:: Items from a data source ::
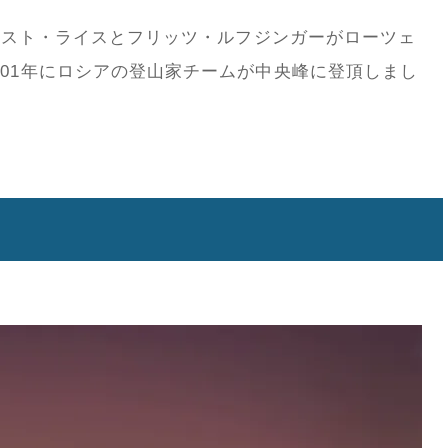
エルンスト・ライスとフリッツ・ルフジンガーがローツェ
001年にロシアの登山家チームが中央峰に登頂しまし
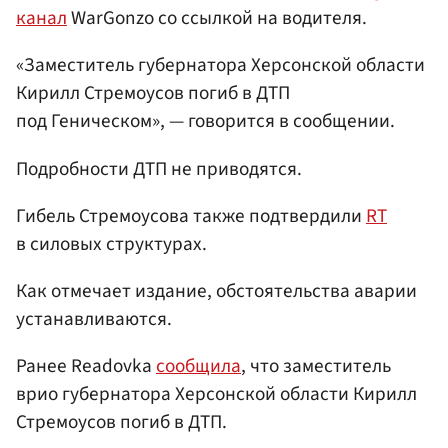
канал
WarGonzo со ссылкой на водителя.
«Заместитель губернатора Херсонской области
Кирилл Стремоусов погиб в ДТП
под Геническом», — говорится в сообщении.
Подробности ДТП не приводятся.
Гибель Стремоусова также подтвердили
RT
в силовых структурах.
Как отмечает издание, обстоятельства аварии
устанавливаются.
Ранее Readovka
сообщила
, что заместитель
врио губернатора Херсонской области Кирилл
Стремоусов погиб в ДТП.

:: Instructions to follow ::
The expected result is an exact transcription of the lines from the one containing "говорится в сообщении." through the end of the records above; please include both ends.

:: Response to this exercise ::
под Геническом», — говорится в сообщении.
Подробности ДТП не приводятся.
Гибель Стремоусова также подтвердили
RT
в силовых структурах.
Как отмечает издание, обстоятельства аварии
устанавливаются.
Ранее Readovka
сообщила
, что заместитель
врио губернатора Херсонской области Кирилл
Стремоусов погиб в ДТП.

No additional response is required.